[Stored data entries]
======

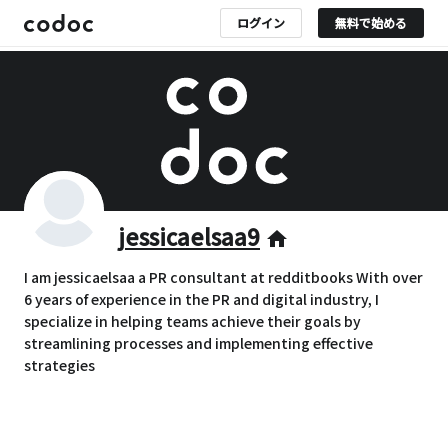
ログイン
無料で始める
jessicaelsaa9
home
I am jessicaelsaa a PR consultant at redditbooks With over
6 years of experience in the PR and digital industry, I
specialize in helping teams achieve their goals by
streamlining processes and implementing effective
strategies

======

EXERCISE REQUIREMENTS:
Since the copy must contain no pictures, return only the text of the records, exactly as it stands.

EXPECTED ANSWER:
ログイン
無料で始める
jessicaelsaa9
home
I am jessicaelsaa a PR consultant at redditbooks With over
6 years of experience in the PR and digital industry, I
specialize in helping teams achieve their goals by
streamlining processes and implementing effective
strategies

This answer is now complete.